Soirée sereine pour les organisatrices du Festival de Bellerive, après avoir dû faire face depuis le début du festival à de problématiques défections pour cause de Covid-19 et à une interminable panne électrique due à l'orage d'un soir... Rien de tel pour l'heureuse assistance qui a pu suivre dans de parfaites conditions la double prestation du Trio Sitkovetsky puis de la pianiste Beatrice Berrut, ce 13 juillet.

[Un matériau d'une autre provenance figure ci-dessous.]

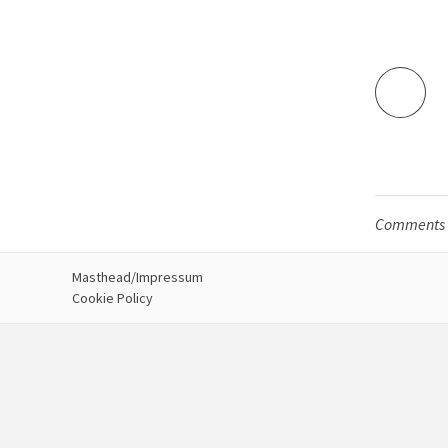
Comments a
Masthead/Impressum
Cookie Policy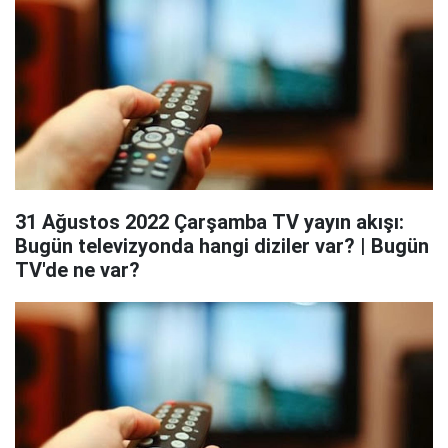
31 Ağustos 2022 Çarşamba TV yayın akışı:
Bugün televizyonda hangi diziler var? | Bugün
TV'de ne var?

Le lien unissant les membres du Trio Sitkovetsky parvient dès l'Élégie de Josef Suk à donner d'une même voix un autre ton que celui habituel de la commémoration d'un défunt. Il n'y a en dépit du genre, nulle tristesse, nul écho de marche funèbre : la soirée placée sous le signe de la transfiguration propose ainsi comme transfigurée une émotion éprouvée devant la mort. Dans toute la première partie du concert, le prodigieux engagement individuel de chaque membre ne nuit généralement pas à l'homogénéité de l'ensemble, à ceci près que la puissante intensité sonore parfois atteinte par le piano et le violon, jointe à leurs aigus les plus brillants, peuvent alors laisser un peu moins d'espace au violoncelliste Isang Anders. En revanche, les coups d'archet vifs et inspirés de celui-ci, son instrument à la profonde et grave richesse harmonique s'épanouissent lorsque s'apaisent les plus vifs emportements. Le clavier de Wu Qian déploie une large palette de nuances allant du toucher le plus délicat aux accords plaqués de la plus impressionnante puissance. Le jeu d'Alexandre Sitkovetsky, au violon, brille par l'expressivité, un son d'une grande pureté et un vibrato rapide, léger, tandis que ses coups d'archet extrêmement énergiques sont sans dureté.

Le thème initial du Trio de Tchaikovski puis ses développements sont entonnés avec clarté, conviction et entrain. Les dialogues successifs finement élaborés entre les instruments témoignent de la complicité et du talent des interprètes qui enchaînent avec brio l'exposé du thème du second mouvement, ses onze variations et le finale. Chaque membre du trio peut y exposer ses qualités : le piano est paré de nuances et d'un rubato subtils dans le thème, le violon montre son charme expressif dans la première variation avant une deuxième variation dynamique et chantante au violoncelle. Les variations suivantes puis le finale dresseront chacune à leur manière, avec brio, le paysage varié mais toujours puissant et virtuose que dessine le Trio Sitkovetsky.

La seconde partie du concert livre une double pensée musicale : celle d'Arnold Schönberg, compositeur de La Nuit Transfigurée et une relecture personnelle proposée par la pianiste Beatrice Berrut à travers ce qu'elle conçoit elle-même comme une paraphrase. Dépouillée de tout ce que ce terme peut signifier d'ajouts inutiles ou de masque déformant un meilleur original, la paraphrase composée par la pianiste est le fruit d'une réflexion imaginant en quelque sorte la rencontre de deux géants, et peut-être d'autres encore, l'un arrivant aux portes de la modernité à la fin de sa vie – Franz Liszt – et l'autre, au tout début de sa carrière, sur le point d'ouvrir ces portes – Schönberg. De cette rencontre, Beatrice Berrut tire un cadre, celui élaboré par Schönberg : une musique à programme s'inspirant d'un poème de Richard Dehmel. L'architecture est construite sur un vif contraste entre d'une part la difficulté d'aimer, de communiquer, associée à un sentiment de culpabilité et, d'autre part, la résolution du drame amoureux par un plus grand amour encore, un amour transfiguré. Beatrice Berrut conserve ce fil conducteur puissamment soutenu par le retour récurrent du thème initial de Schönberg.

La pianiste qui n'en est pas, de loin, à ses premières armes dans la recherche passionnée des ressources offertes par le génie lisztien met ici en œuvre la puissance d'un jeu dans lequel les graves profonds et troublants annoncent les révolutions intérieures mais aussi musicales et sociales les plus renversantes. Le parcours virtuose de la totalité du clavier avec une stupéfiante fluidité, une palette infinie de vives ou tendres nuances, une souplesse rythmique toujours expressive semblent modeler, à la manière d'un conteur, les épisodes du poème, les sentiments éprouvés par les personnages. C'est un public pris sous le charme qui se lèvera, à la fin, pour acclamer cette magistrale Transfiguration.